Exact copies of all the records are to be printed.

Stored data
****************
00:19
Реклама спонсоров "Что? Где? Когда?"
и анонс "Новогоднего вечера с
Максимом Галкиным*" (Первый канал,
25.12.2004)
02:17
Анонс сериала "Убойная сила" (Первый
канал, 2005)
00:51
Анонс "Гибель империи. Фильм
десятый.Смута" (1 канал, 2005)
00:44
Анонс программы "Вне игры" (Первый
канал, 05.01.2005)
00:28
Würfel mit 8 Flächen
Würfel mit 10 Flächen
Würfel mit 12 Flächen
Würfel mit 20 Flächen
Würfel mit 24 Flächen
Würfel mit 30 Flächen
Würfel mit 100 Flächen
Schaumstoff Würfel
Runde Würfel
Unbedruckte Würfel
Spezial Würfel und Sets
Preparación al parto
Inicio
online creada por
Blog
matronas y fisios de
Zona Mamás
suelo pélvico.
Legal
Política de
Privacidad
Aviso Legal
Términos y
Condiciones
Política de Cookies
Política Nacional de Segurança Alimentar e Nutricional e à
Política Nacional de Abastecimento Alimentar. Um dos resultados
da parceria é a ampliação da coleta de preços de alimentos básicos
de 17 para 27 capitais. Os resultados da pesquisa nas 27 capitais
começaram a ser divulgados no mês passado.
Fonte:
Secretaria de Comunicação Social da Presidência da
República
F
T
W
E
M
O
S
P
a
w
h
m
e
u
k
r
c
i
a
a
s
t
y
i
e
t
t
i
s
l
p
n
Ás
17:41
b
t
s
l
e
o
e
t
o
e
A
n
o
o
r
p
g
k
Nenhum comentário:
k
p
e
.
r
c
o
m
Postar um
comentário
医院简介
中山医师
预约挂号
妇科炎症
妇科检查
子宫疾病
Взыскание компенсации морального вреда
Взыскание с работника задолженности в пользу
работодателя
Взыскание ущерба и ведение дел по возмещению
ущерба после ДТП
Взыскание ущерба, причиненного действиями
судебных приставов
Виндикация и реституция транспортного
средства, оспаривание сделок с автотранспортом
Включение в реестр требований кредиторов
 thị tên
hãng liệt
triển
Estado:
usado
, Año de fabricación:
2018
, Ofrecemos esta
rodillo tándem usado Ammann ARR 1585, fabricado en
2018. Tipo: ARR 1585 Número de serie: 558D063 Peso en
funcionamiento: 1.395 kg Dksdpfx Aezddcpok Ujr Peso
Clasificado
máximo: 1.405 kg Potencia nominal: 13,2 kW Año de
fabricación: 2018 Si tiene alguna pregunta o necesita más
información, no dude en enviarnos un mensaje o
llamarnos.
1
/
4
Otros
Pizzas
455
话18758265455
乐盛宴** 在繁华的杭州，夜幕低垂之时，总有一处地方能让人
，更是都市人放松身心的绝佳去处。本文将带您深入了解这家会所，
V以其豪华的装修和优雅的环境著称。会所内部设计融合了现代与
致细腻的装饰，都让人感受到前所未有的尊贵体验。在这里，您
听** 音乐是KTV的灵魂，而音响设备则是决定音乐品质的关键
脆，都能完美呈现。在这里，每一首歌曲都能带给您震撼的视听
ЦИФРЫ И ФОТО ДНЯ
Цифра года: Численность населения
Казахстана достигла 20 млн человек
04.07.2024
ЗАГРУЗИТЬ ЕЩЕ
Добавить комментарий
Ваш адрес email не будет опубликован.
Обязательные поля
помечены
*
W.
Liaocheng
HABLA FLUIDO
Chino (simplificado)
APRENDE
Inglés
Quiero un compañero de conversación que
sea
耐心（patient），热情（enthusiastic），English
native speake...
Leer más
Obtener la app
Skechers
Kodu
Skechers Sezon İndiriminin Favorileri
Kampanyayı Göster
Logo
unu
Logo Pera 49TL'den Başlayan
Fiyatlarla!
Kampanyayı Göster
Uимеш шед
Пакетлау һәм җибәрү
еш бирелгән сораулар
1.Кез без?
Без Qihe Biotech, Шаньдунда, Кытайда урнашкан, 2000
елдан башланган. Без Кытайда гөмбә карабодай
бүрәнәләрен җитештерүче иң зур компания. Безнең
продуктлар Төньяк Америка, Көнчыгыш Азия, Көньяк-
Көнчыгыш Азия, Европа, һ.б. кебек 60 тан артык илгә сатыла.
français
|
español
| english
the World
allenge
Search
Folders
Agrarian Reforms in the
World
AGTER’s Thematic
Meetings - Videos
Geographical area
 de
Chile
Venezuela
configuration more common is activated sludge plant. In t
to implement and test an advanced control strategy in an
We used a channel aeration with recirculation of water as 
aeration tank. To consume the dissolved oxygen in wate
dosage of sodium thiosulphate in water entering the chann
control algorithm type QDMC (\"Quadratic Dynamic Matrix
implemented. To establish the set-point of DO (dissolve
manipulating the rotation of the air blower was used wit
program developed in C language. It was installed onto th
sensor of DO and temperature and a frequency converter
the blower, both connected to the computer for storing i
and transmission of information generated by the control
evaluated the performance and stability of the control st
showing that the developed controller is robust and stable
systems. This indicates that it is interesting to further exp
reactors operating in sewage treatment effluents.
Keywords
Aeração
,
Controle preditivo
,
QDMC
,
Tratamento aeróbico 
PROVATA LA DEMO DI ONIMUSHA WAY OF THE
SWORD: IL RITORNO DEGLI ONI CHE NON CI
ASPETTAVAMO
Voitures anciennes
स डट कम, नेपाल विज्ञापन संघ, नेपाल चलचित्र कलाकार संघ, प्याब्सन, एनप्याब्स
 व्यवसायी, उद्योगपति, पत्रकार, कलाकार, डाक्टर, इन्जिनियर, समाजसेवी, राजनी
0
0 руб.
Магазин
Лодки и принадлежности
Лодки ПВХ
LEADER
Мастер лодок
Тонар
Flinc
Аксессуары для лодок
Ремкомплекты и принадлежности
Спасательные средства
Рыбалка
****************
**ANSWER FOR THE TASK**
00:19
Реклама спонсоров "Что? Где? Когда?"
и анонс "Новогоднего вечера с
Максимом Галкиным*" (Первый канал,
25.12.2004)
02:17
Анонс сериала "Убойная сила" (Первый
канал, 2005)
00:51
Анонс "Гибель империи. Фильм
десятый.Смута" (1 канал, 2005)
00:44
Анонс программы "Вне игры" (Первый
канал, 05.01.2005)
00:28
Würfel mit 8 Flächen
Würfel mit 10 Flächen
Würfel mit 12 Flächen
Würfel mit 20 Flächen
Würfel mit 24 Flächen
Würfel mit 30 Flächen
Würfel mit 100 Flächen
Schaumstoff Würfel
Runde Würfel
Unbedruckte Würfel
Spezial Würfel und Sets
Preparación al parto
Inicio
online creada por
Blog
matronas y fisios de
Zona Mamás
suelo pélvico.
Legal
Política de
Privacidad
Aviso Legal
Términos y
Condiciones
Política de Cookies
Política Nacional de Segurança Alimentar e Nutricional e à
Política Nacional de Abastecimento Alimentar. Um dos resultados
da parceria é a ampliação da coleta de preços de alimentos básicos
de 17 para 27 capitais. Os resultados da pesquisa nas 27 capitais
começaram a ser divulgados no mês passado.
Fonte:
Secretaria de Comunicação Social da Presidência da
República
F
T
W
E
M
O
S
P
a
w
h
m
e
u
k
r
c
i
a
a
s
t
y
i
e
t
t
i
s
l
p
n
Ás
17:41
b
t
s
l
e
o
e
t
o
e
A
n
o
o
r
p
g
k
Nenhum comentário:
k
p
e
.
r
c
o
m
Postar um
comentário
医院简介
中山医师
预约挂号
妇科炎症
妇科检查
子宫疾病
Взыскание компенсации морального вреда
Взыскание с работника задолженности в пользу
работодателя
Взыскание ущерба и ведение дел по возмещению
ущерба после ДТП
Взыскание ущерба, причиненного действиями
судебных приставов
Виндикация и реституция транспортного
средства, оспаривание сделок с автотранспортом
Включение в реестр требований кредиторов
 thị tên
hãng liệt
triển
Estado:
usado
, Año de fabricación:
2018
, Ofrecemos esta
rodillo tándem usado Ammann ARR 1585, fabricado en
2018. Tipo: ARR 1585 Número de serie: 558D063 Peso en
funcionamiento: 1.395 kg Dksdpfx Aezddcpok Ujr Peso
Clasificado
máximo: 1.405 kg Potencia nominal: 13,2 kW Año de
fabricación: 2018 Si tiene alguna pregunta o necesita más
información, no dude en enviarnos un mensaje o
llamarnos.
1
/
4
Otros
Pizzas
455
话18758265455
乐盛宴** 在繁华的杭州，夜幕低垂之时，总有一处地方能让人
，更是都市人放松身心的绝佳去处。本文将带您深入了解这家会所，
V以其豪华的装修和优雅的环境著称。会所内部设计融合了现代与
致细腻的装饰，都让人感受到前所未有的尊贵体验。在这里，您
听** 音乐是KTV的灵魂，而音响设备则是决定音乐品质的关键
脆，都能完美呈现。在这里，每一首歌曲都能带给您震撼的视听
ЦИФРЫ И ФОТО ДНЯ
Цифра года: Численность населения
Казахстана достигла 20 млн человек
04.07.2024
ЗАГРУЗИТЬ ЕЩЕ
Добавить комментарий
Ваш адрес email не будет опубликован.
Обязательные поля
помечены
*
W.
Liaocheng
HABLA FLUIDO
Chino (simplificado)
APRENDE
Inglés
Quiero un compañero de conversación que
sea
耐心（patient），热情（enthusiastic），English
native speake...
Leer más
Obtener la app
Skechers
Kodu
Skechers Sezon İndiriminin Favorileri
Kampanyayı Göster
Logo
unu
Logo Pera 49TL'den Başlayan
Fiyatlarla!
Kampanyayı Göster
Uимеш шед
Пакетлау һәм җибәрү
еш бирелгән сораулар
1.Кез без?
Без Qihe Biotech, Шаньдунда, Кытайда урнашкан, 2000
елдан башланган. Без Кытайда гөмбә карабодай
бүрәнәләрен җитештерүче иң зур компания. Безнең
продуктлар Төньяк Америка, Көнчыгыш Азия, Көньяк-
Көнчыгыш Азия, Европа, һ.б. кебек 60 тан артык илгә сатыла.
français
|
español
| english
the World
allenge
Search
Folders
Agrarian Reforms in the
World
AGTER’s Thematic
Meetings - Videos
Geographical area
 de
Chile
Venezuela
configuration more common is activated sludge plant. In t
to implement and test an advanced control strategy in an
We used a channel aeration with recirculation of water as 
aeration tank. To consume the dissolved oxygen in wate
dosage of sodium thiosulphate in water entering the chann
control algorithm type QDMC (\"Quadratic Dynamic Matrix
implemented. To establish the set-point of DO (dissolve
manipulating the rotation of the air blower was used wit
program developed in C language. It was installed onto th
sensor of DO and temperature and a frequency converter
the blower, both connected to the computer for storing i
and transmission of information generated by the control
evaluated the performance and stability of the control st
showing that the developed controller is robust and stable
systems. This indicates that it is interesting to further exp
reactors operating in sewage treatment effluents.
Keywords
Aeração
,
Controle preditivo
,
QDMC
,
Tratamento aeróbico 
PROVATA LA DEMO DI ONIMUSHA WAY OF THE
SWORD: IL RITORNO DEGLI ONI CHE NON CI
ASPETTAVAMO
Voitures anciennes
स डट कम, नेपाल विज्ञापन संघ, नेपाल चलचित्र कलाकार संघ, प्याब्सन, एनप्याब्स
 व्यवसायी, उद्योगपति, पत्रकार, कलाकार, डाक्टर, इन्जिनियर, समाजसेवी, राजनी
0
0 руб.
Магазин
Лодки и принадлежности
Лодки ПВХ
LEADER
Мастер лодок
Тонар
Flinc
Аксессуары для лодок
Ремкомплекты и принадлежности
Спасательные средства
Рыбалка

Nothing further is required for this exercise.